…by Phoebe / from the United Kingdom / PhD Tissue Repair 2013-2017
I have done some reflecting and realise that it has been about 2 years since I went for my Tissue Repair PhD interview. I thought therefore that I should share my experience of the interview and intersperse some tips on the process to help put your own minds at ease (for anyone who is gearing up for one!)
Now although this was a very nervous day for me I found the interview panel to be very welcoming and put me at ease from the get go, making it quite an enjoyable experience. After all they are there to assess your suitability as a candidate for their PhD programme, not to scare and torment you so the more you can relax, show and tell them about yourself, your interests, your enthusiasm and your love of science the better you will come across in terms of capability, interest and ultimately the best person for the PhD!

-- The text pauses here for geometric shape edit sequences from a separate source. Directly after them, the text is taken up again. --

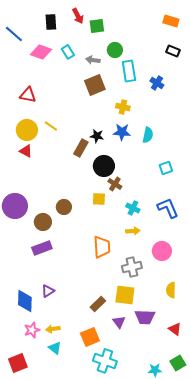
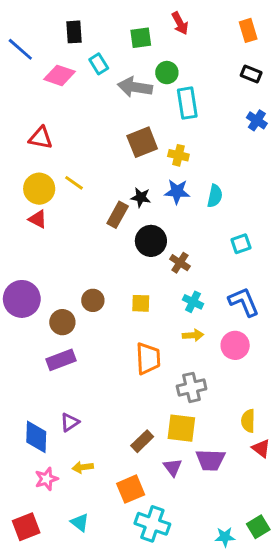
red arrow: (78, 16) -> (180, 23), moved
orange rectangle: (171, 21) -> (248, 30), turned 56
cyan rectangle: (68, 52) -> (99, 64), moved
gray arrow: (93, 60) -> (135, 87), size x1.6
blue cross: (157, 83) -> (257, 120), moved
brown square: (95, 85) -> (142, 142), moved
brown cross: (115, 184) -> (180, 263), moved
yellow square: (99, 199) -> (141, 303), moved
pink circle: (162, 251) -> (235, 345), moved
yellow arrow: (53, 329) -> (83, 467), moved
red triangle: (175, 329) -> (261, 448), moved
cyan triangle: (55, 348) -> (80, 522), moved

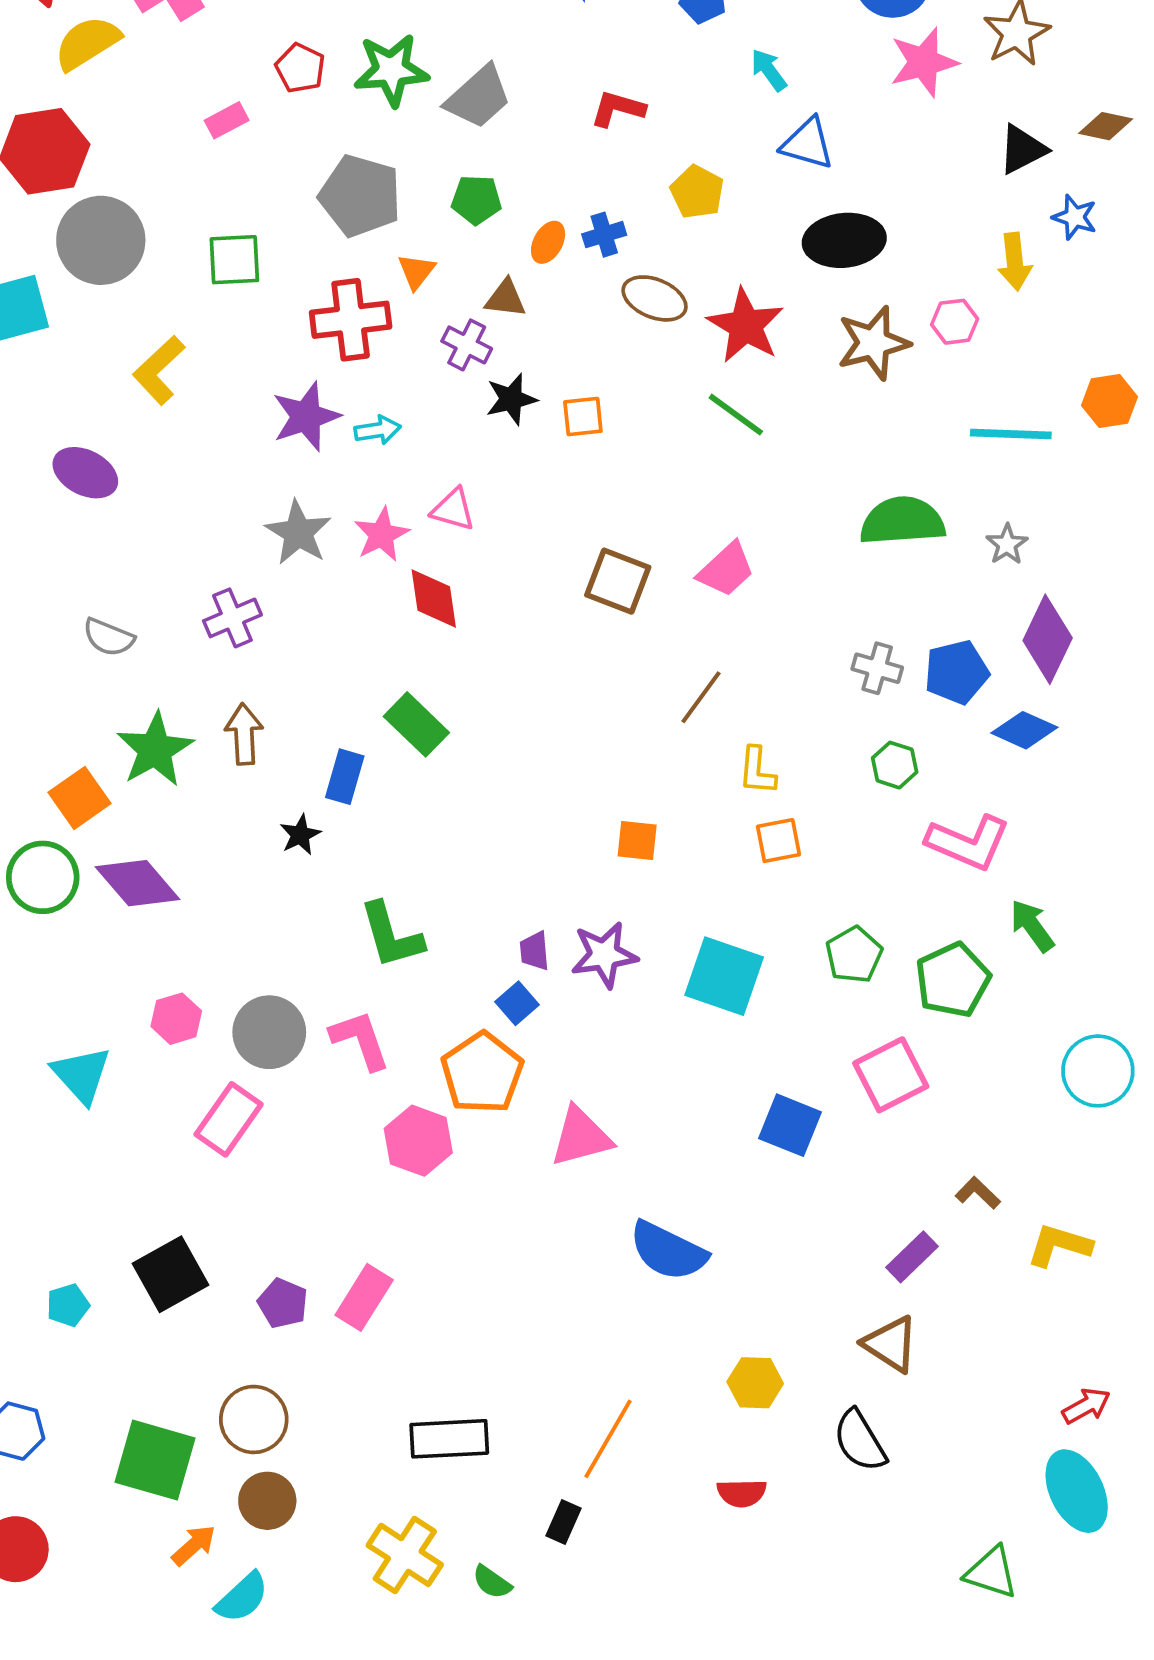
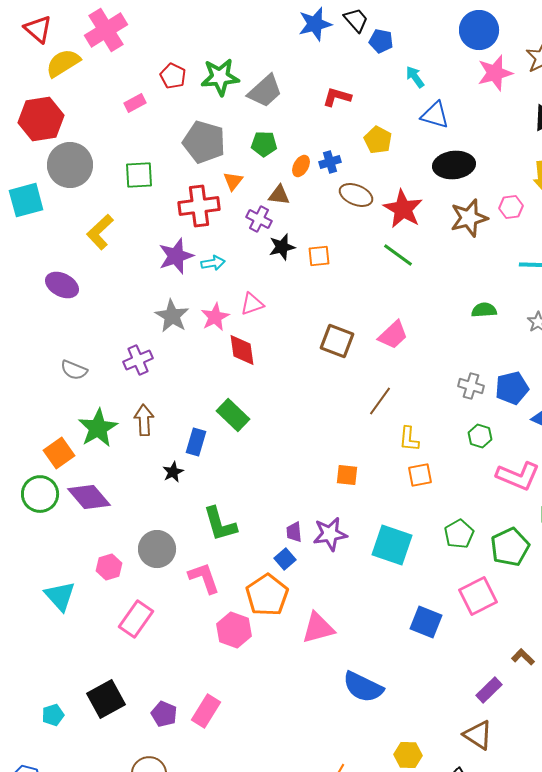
pink triangle: (453, 509) -> (252, 304), turned -35
green semicircle: (902, 521) -> (484, 310), size x0.6
gray circle: (269, 1032) -> (157, 549), moved

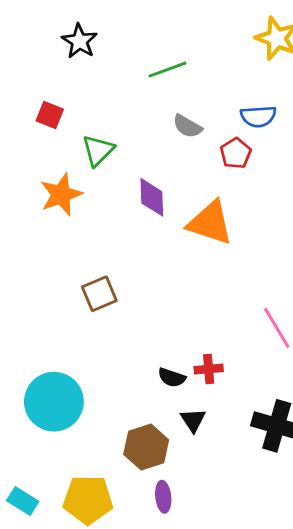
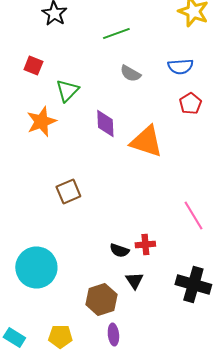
red pentagon: (236, 153) -> (190, 104), moved
yellow pentagon: (88, 500) -> (60, 336), size x0.7

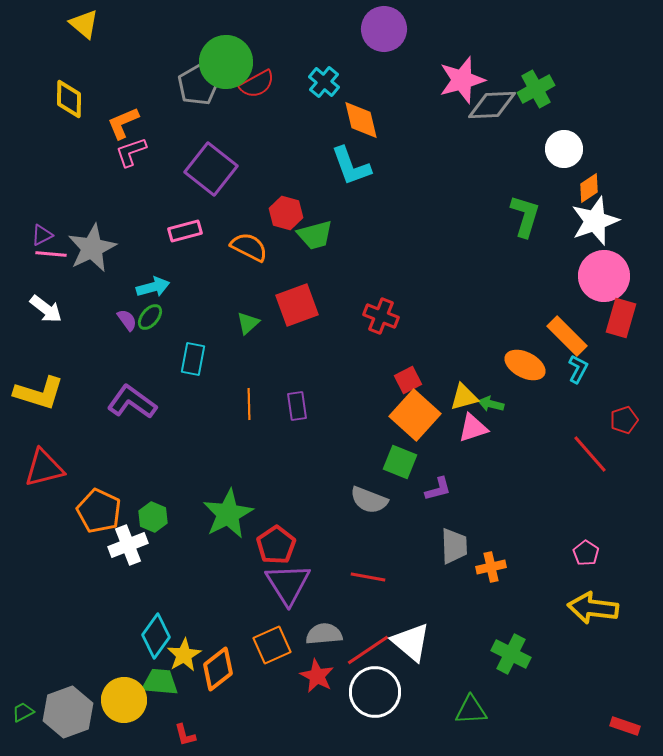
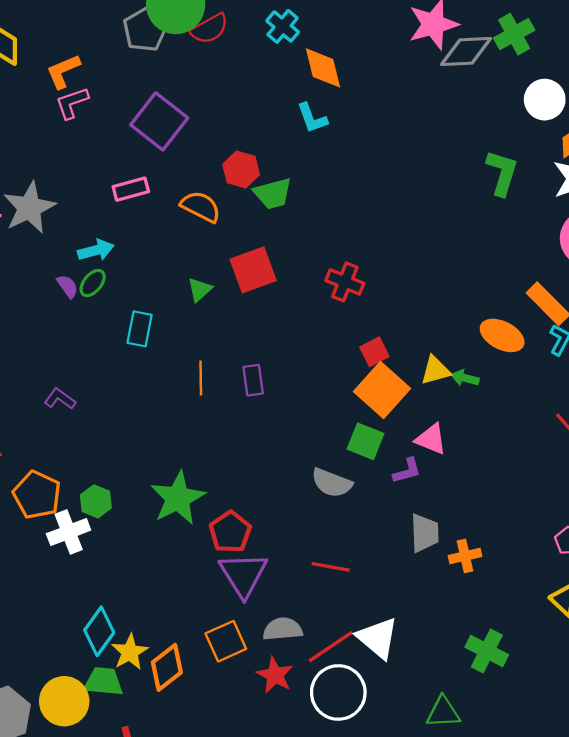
cyan L-shape: (351, 166) -> (312, 118), size x0.7
purple L-shape: (132, 402) -> (60, 399), moved, size x0.6
pink triangle: (473, 428) -> (431, 439), moved, turned 40

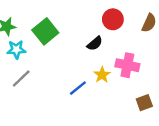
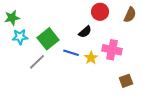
green square: (45, 31) -> (48, 39), moved
gray line: (21, 78) -> (37, 62), moved
blue line: (78, 88) -> (71, 53), moved, turned 56

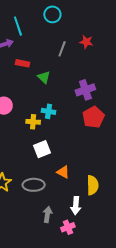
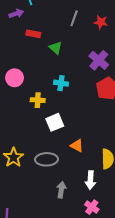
red star: (86, 42) -> (101, 22), moved
purple cross: (85, 90) -> (99, 60), turned -30
yellow cross: (33, 122) -> (38, 100), moved
pink cross: (68, 227) -> (92, 207), moved, turned -32

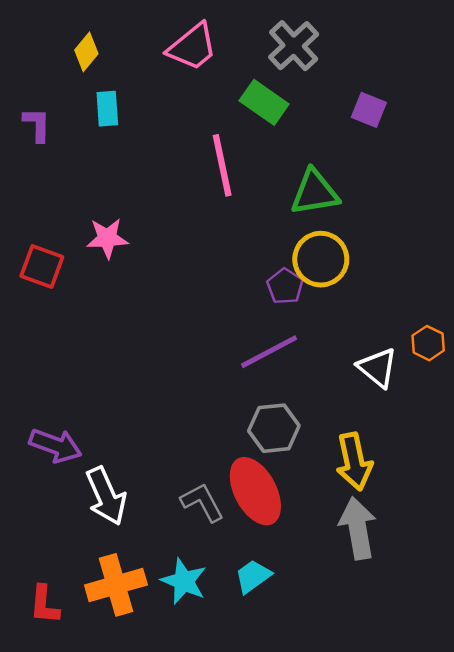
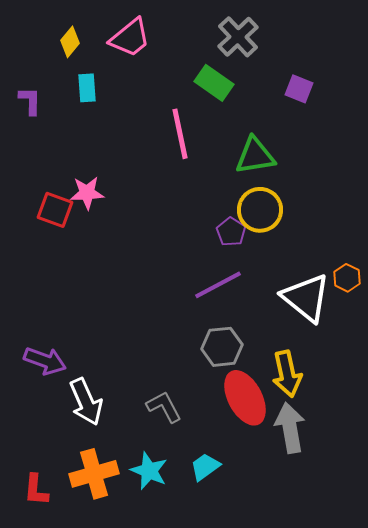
pink trapezoid: (192, 47) -> (130, 38), moved
red square: (42, 267) -> (55, 210), moved
white triangle: (378, 368) -> (306, 298), size x1.5
red ellipse: (255, 491) -> (245, 398), moved

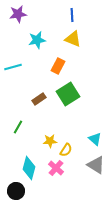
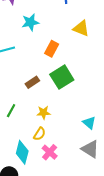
yellow triangle: (73, 39) -> (81, 28), moved
yellow star: (50, 141) -> (44, 113), moved
yellow semicircle: (66, 150) -> (39, 134), moved

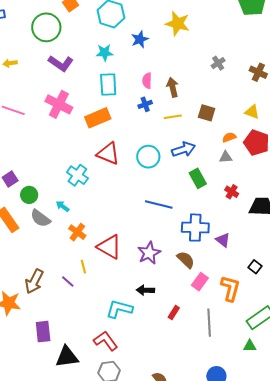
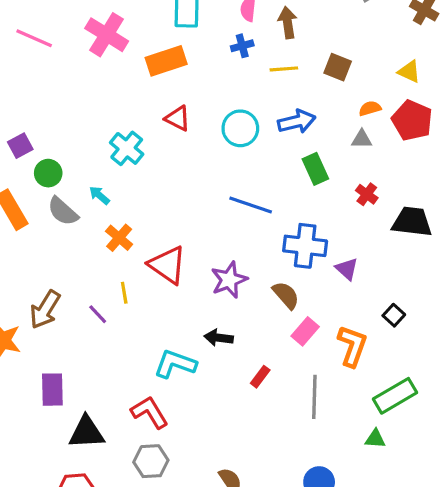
red triangle: (108, 154) -> (178, 118), size x0.7

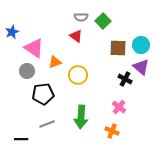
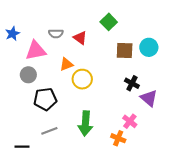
gray semicircle: (81, 17) -> (56, 34), moved
pink triangle: (34, 48) -> (36, 50), turned -45
orange triangle: (55, 62) -> (66, 64), moved
purple triangle: (141, 67) -> (149, 98), moved
pink cross: (119, 107) -> (130, 121), moved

So a couple of pointers now:
- If you are asked to prepare a presentation make sure you have visually interesting and easy-to-understand slides but most importantly make sure you explain everything on the slides to make sure you tell a coherent story and retain the attention of your audience. A brief outline for the presentation includes an introduction which sets your work in the background literature, your overarching aims and hypotheses, descriptive methods, the results gained and possible conclusions for these with an additional section on further work that would be required to confirm these, and future directions of the work and why it is important. At this stage I think it is best to focus on the technical details of the methods you have learned to really show your lab experience and the techniques you are familiar with and even new ones you would be interesting in trying to further your own work.
- It will be important for you to know a bit about the City, Institute and Centre you are applying to in terms of contribution to science, research facilities available, extra curricular activities available and why this particular place would be the best for the PhD being offered. So keep that in mind.
- Another worthwhile exercise is to look into the research interests of your interview panel (if you know who they are) as this may help you anticipate they was they will see your work and question you and similarly having that knowledge will make you feel more comfortable with them, easing the flow of communication.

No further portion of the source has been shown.